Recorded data
——————
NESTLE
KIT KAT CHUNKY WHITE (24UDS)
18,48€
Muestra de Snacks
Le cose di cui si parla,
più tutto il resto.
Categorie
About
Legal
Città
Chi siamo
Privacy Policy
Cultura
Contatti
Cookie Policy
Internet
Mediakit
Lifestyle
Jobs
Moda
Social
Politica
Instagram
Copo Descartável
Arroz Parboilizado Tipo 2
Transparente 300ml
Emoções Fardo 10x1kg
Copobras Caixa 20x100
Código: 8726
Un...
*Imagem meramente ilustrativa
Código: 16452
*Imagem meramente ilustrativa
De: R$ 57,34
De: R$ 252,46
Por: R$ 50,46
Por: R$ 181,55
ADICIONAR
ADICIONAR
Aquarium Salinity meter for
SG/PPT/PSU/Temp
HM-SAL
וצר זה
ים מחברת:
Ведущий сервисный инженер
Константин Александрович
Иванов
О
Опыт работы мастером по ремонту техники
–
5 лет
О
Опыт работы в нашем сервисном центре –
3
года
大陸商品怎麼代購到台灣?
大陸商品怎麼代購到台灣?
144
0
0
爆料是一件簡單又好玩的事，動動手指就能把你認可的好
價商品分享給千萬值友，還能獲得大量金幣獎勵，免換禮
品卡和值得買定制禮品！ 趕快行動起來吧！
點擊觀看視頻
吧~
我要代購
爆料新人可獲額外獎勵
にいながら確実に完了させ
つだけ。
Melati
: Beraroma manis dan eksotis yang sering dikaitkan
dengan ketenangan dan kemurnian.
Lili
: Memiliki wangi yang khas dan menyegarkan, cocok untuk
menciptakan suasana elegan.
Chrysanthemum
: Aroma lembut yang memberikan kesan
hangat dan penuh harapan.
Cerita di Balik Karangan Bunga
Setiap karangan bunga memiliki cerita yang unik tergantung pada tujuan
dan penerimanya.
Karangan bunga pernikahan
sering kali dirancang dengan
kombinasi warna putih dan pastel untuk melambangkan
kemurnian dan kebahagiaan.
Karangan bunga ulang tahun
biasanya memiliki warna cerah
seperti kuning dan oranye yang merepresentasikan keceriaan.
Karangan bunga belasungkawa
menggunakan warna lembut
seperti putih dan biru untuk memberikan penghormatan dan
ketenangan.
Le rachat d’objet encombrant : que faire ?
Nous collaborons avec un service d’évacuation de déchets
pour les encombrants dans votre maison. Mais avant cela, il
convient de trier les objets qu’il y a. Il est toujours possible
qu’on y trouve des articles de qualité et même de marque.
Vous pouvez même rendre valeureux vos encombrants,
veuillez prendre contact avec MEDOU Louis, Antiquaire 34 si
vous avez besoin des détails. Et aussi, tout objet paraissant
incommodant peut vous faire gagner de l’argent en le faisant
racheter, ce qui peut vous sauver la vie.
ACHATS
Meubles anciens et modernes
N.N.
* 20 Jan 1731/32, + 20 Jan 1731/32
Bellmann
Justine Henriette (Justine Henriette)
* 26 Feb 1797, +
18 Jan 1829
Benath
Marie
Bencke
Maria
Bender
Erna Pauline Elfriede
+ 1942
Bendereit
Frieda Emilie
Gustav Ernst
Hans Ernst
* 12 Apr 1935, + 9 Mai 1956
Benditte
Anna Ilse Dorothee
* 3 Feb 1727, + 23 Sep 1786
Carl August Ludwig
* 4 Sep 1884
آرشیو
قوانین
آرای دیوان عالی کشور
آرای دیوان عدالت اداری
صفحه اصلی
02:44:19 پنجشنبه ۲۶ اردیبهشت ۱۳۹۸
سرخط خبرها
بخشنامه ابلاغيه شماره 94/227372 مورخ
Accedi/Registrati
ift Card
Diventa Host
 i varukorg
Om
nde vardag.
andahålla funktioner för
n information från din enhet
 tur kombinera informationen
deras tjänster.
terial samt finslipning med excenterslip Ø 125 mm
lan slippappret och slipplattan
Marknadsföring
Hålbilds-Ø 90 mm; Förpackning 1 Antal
——————
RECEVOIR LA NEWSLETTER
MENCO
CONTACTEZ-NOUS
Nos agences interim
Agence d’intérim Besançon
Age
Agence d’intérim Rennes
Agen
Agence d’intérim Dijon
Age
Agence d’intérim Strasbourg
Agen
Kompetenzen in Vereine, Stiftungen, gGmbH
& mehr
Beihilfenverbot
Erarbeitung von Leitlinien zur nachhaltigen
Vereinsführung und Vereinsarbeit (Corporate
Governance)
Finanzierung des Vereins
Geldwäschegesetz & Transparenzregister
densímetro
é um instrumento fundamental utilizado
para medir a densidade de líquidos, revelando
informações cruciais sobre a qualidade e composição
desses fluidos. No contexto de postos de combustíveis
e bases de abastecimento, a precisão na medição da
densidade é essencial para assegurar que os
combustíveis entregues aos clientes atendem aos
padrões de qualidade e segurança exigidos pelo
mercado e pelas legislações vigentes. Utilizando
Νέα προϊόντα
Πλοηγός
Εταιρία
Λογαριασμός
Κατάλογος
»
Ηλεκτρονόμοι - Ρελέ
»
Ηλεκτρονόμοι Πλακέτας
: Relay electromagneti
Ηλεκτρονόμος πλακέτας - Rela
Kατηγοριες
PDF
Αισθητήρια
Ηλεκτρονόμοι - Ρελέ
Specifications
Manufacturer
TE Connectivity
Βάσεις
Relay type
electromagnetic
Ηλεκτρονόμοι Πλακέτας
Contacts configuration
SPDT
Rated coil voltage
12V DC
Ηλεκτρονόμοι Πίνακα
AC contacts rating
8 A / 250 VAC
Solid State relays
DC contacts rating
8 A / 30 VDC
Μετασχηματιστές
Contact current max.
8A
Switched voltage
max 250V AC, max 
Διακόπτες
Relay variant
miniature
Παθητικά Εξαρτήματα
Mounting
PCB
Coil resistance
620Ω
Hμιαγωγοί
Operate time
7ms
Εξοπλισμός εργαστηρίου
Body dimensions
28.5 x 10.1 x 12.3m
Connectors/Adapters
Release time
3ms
——————
Check each line of the data above for the word "ketenangan" and copy the ones where it is found.

▸ ANSWER BELOW:
dengan ketenangan dan kemurnian.
ketenangan.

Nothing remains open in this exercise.